Beckett’s Stage Directions

… I have seen no production of Play or any work written after it that has been improved by a significant departure from the writer’s wishes. The reason for this, in my view, is unique to late Beckett, unique to the nature of these particular works. While directors and performers have no option but to respond freshly and personally to any script, they encounter in these scripts formal and structural devices that are, as far as I know, entirely new in the history of theater. The central difference, as I see it, is that in theater as we have known it so far, including Beckett’s own before Play, reality onstage is coextensive with reality offstage, the reality of the world, whereas in late Beckett reality onstage is itself and nothing else, sealed off from the world.

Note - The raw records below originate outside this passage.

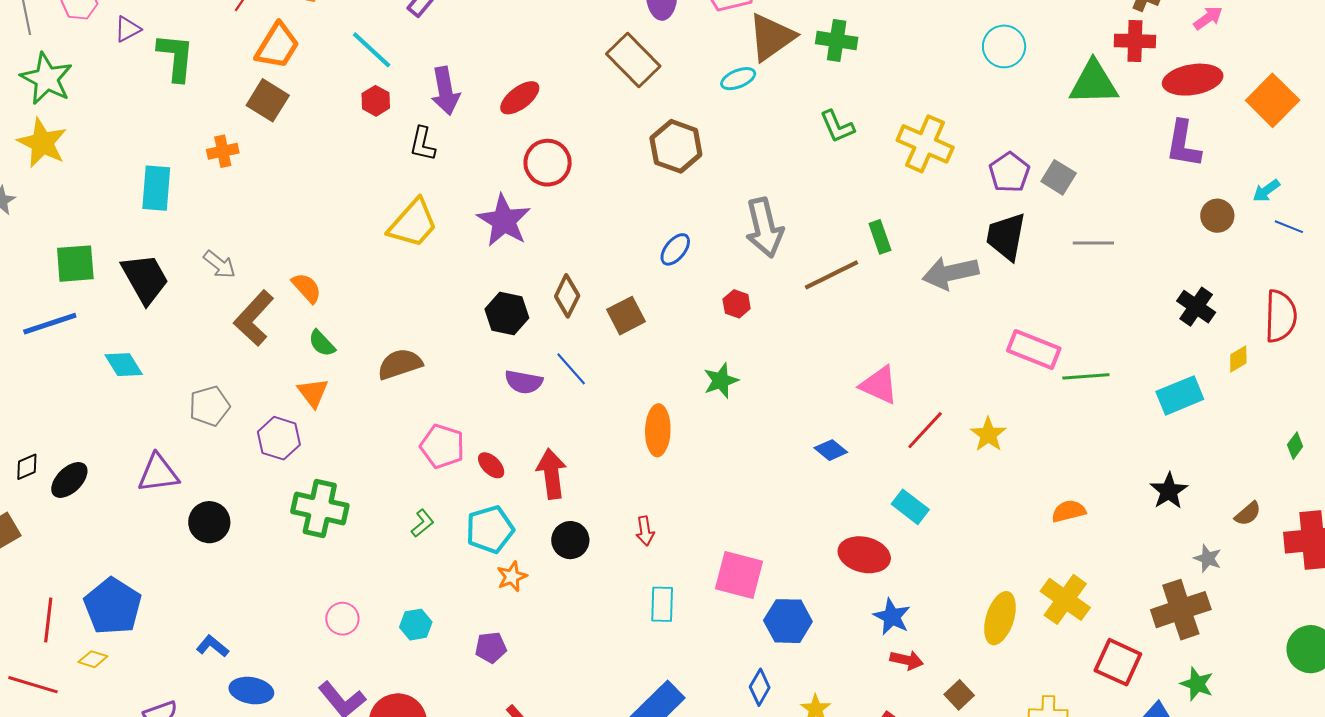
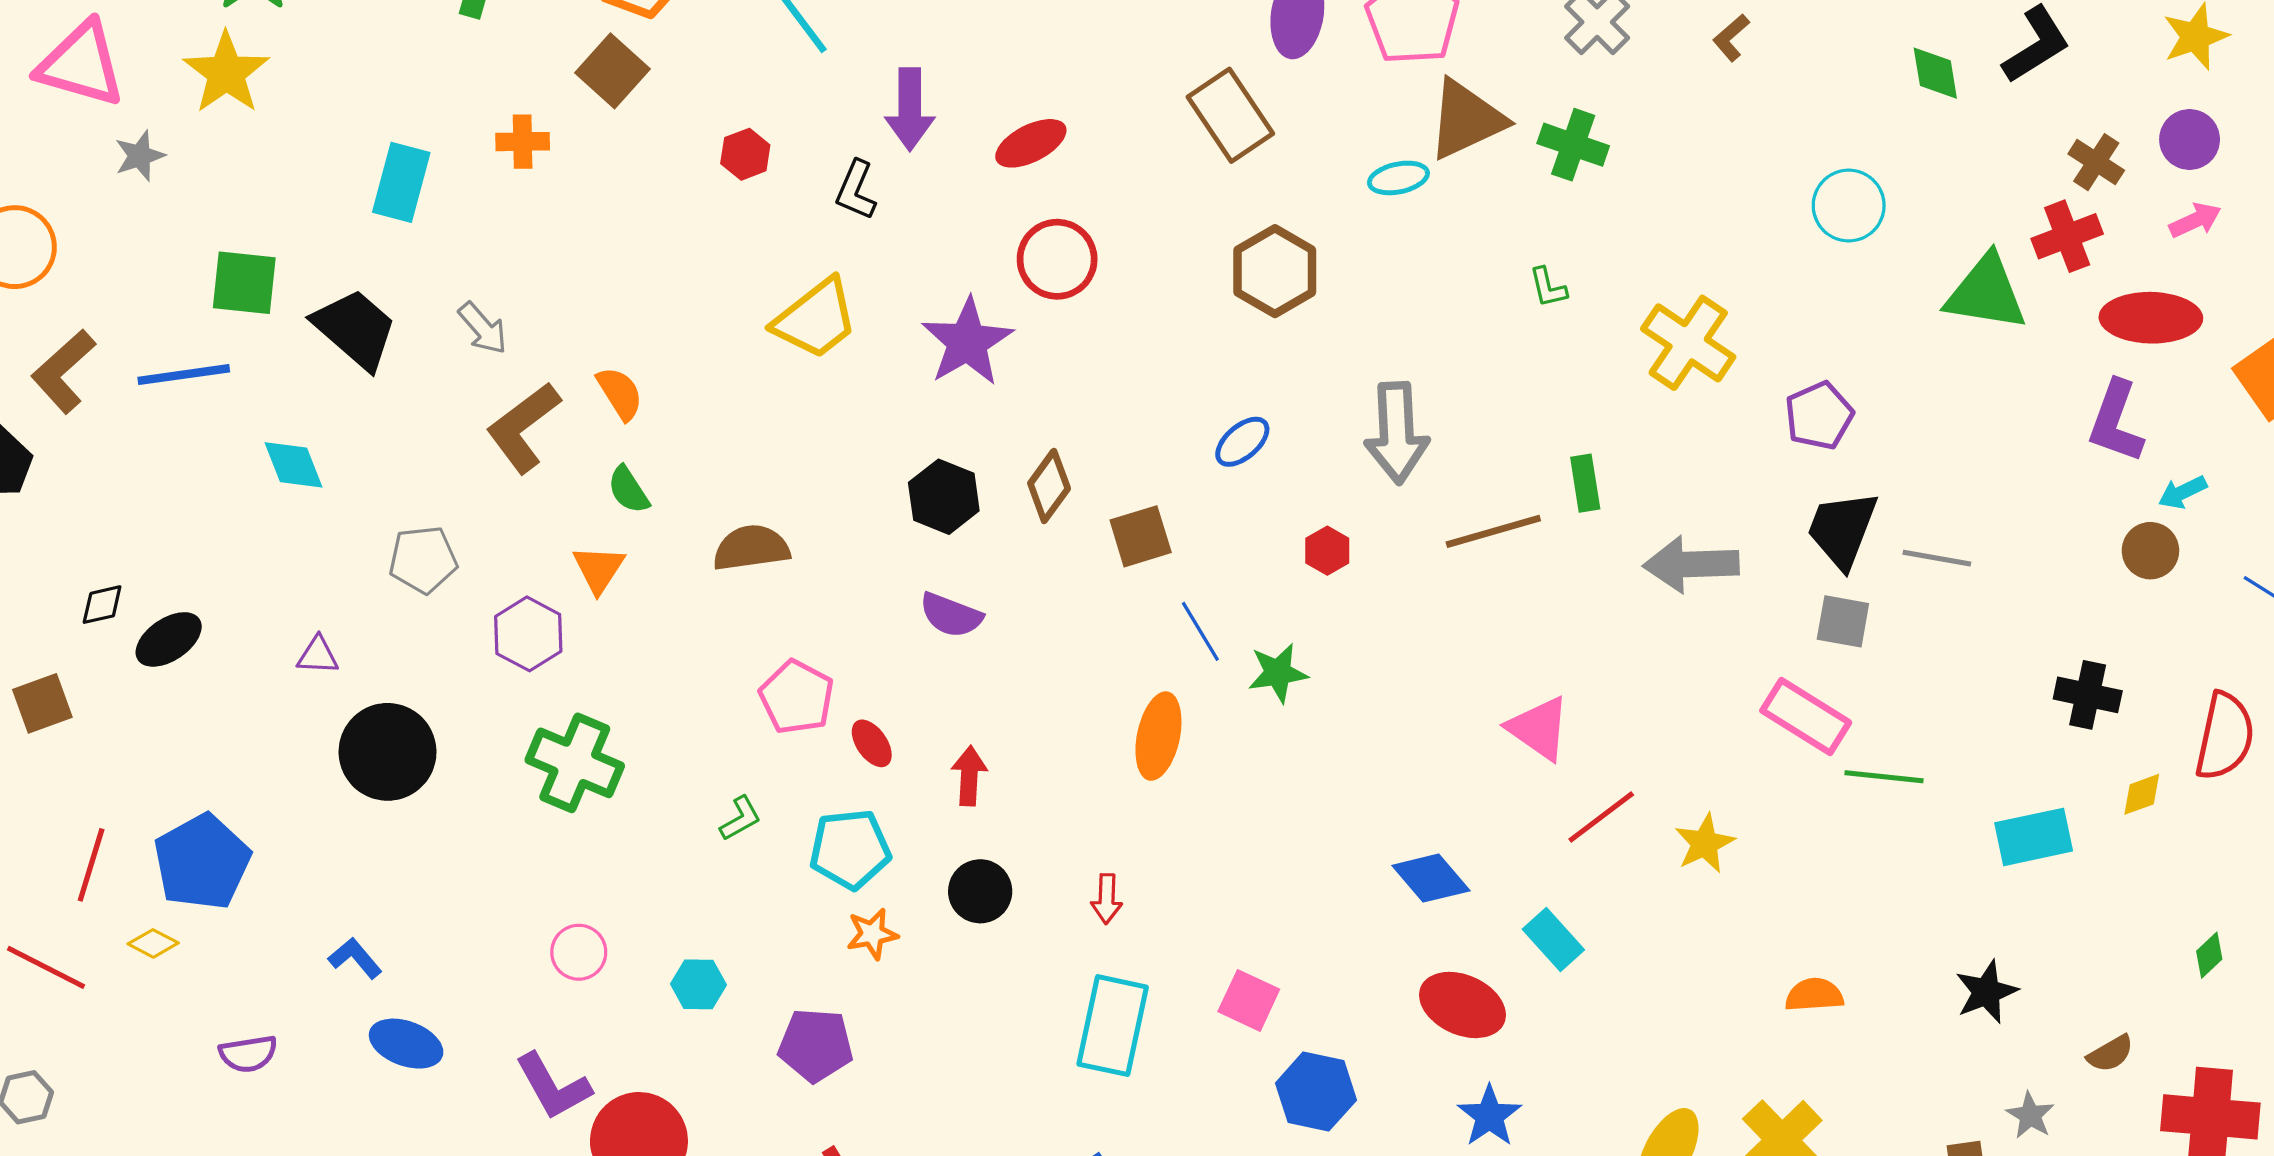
red cross: (1135, 41) -> (2067, 236), turned -33
red hexagon: (376, 101) -> (745, 154), moved
green L-shape: (837, 127) -> (1548, 287), size x0.7
gray square: (1059, 177) -> (1843, 621), moved, turned -32
cyan arrow: (1266, 191) -> (2182, 492), moved
black trapezoid: (1006, 237) -> (1842, 529), moved
black trapezoid: (145, 279) -> (355, 329), turned -30
black cross: (1196, 307) -> (2088, 695), turned -33
blue line: (571, 369) -> (1200, 631), moved
blue diamond: (831, 450) -> (1431, 878), moved, size x1.4
purple triangle: (158, 473) -> (318, 655), size x0.6
red arrow: (552, 474) -> (969, 776), size x0.7
black circle: (209, 522) -> (388, 752), size x1.4
pink square: (739, 575) -> (1249, 1000), size x0.7
cyan rectangle: (662, 604) -> (1113, 1026), size x1.6
purple pentagon: (491, 647) -> (816, 1045), size x1.4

Characters do not enter from somewhere and leave to go somewhere else; stage space does not connect in mind’s eye with the world’s space; stage sight and sound are not experienced as fragments of, referents to, or even symbolic stand-ins for, the sights and sounds of the world. On the contrary, the visual and sonic images that appear in late Beckett seem to me to be the first wholly successful examples in theater of the great modernist project: to make art that, in formal terms, is not about life but, rather, in Flaubert’s words, “about nothing but itself.” These images – parts of the human body, light, darkness, sound, silence – appear to us as flat, opaque, nonreferential, defiant of interpretation and void of meaning. They are simply and completely present, sealed with the audience in the here and now.

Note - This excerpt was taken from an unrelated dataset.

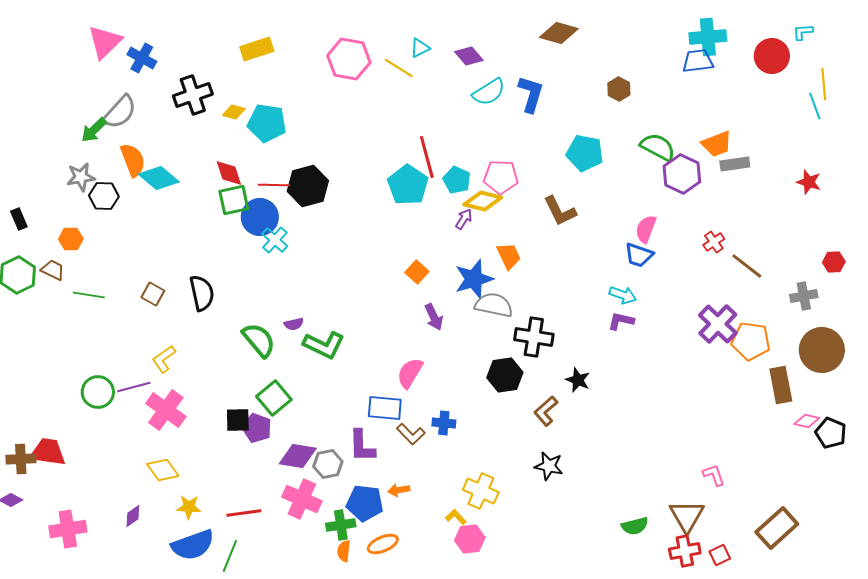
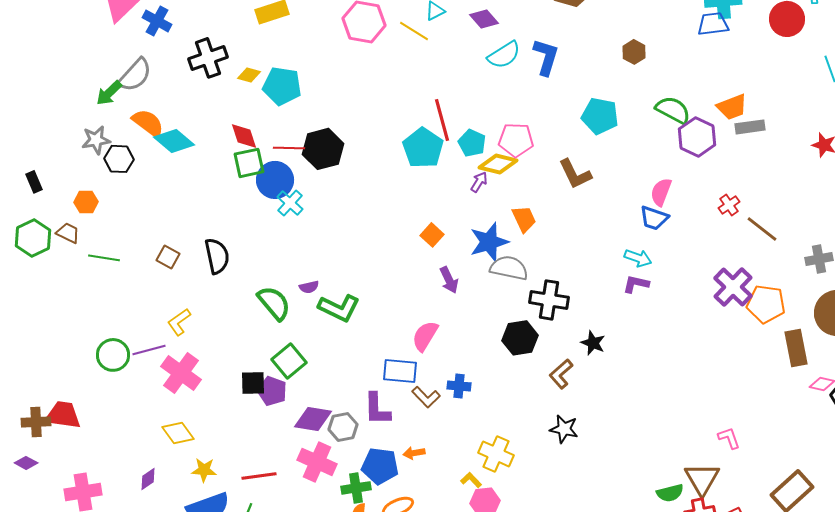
orange semicircle: (133, 160) -> (148, 123), turned -32
green semicircle: (635, 526) -> (670, 493), moved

If one accepts this view, its most obvious implication is that the stage directions, which solicit the images, are the play and that a director or performer who adds to, subtracts from, or alters them in any appreciable way is not tinkering with interpretation but, rather, creating something different, not by Beckett. So, certain prerogatives are undeniably sacrificed. However, far profounder in my view than such a loss of freedom are the new freedoms Beckett offers in exchange, freedoms that flow from the type of interdependence between performer and spectator that he enforces, an interdependence that I think has no parallel in modern theater and that lies not only at the core of these works but at the core of theater itself.

Implicated in an emotional field of suffering, loss, terror, and death – denied release of those feelings, stripped of character, stripped of identity, stripped even of the act of imitation, yet condemned to remain exposed in front of another – the performer lives only through the spectator. Hallucinatedly fixed on shimmering ghosts, forbidden understanding by self-consuming narratives, cut off from community by darkness or silence, unbalanced by the sub-rosa treachery between sight and sound, prevented from thinking through, with, or about the work, denied any form of message, extractable idea, or separable content, locked to the image in an inescapable embrace, the spectator lives only through the performer.

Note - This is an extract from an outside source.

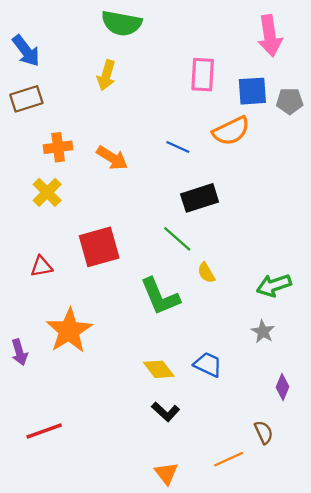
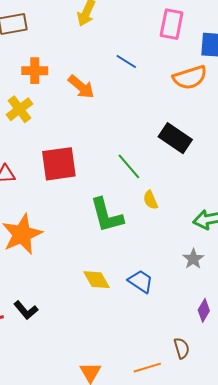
blue line: (178, 147) -> (126, 61), moved
black rectangle: (200, 198) -> (175, 138), moved, turned 44
black L-shape: (166, 412) -> (26, 310), moved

Performer and spectator experience each other viscerally, sensually, intuitively, immediately, and profoundly intimately. Able to survive only through each other, always alone yet always “tied,” performer and spectator finally discover what it means to be human. This experience, like the opening of a furnace door, is the heart of our art form, theater’s blazing core. Beckett arrived at it at the end of his life, walked into the flames, and, like alchemists of old, transmuted chaos, grief, and failure into a kind of joy.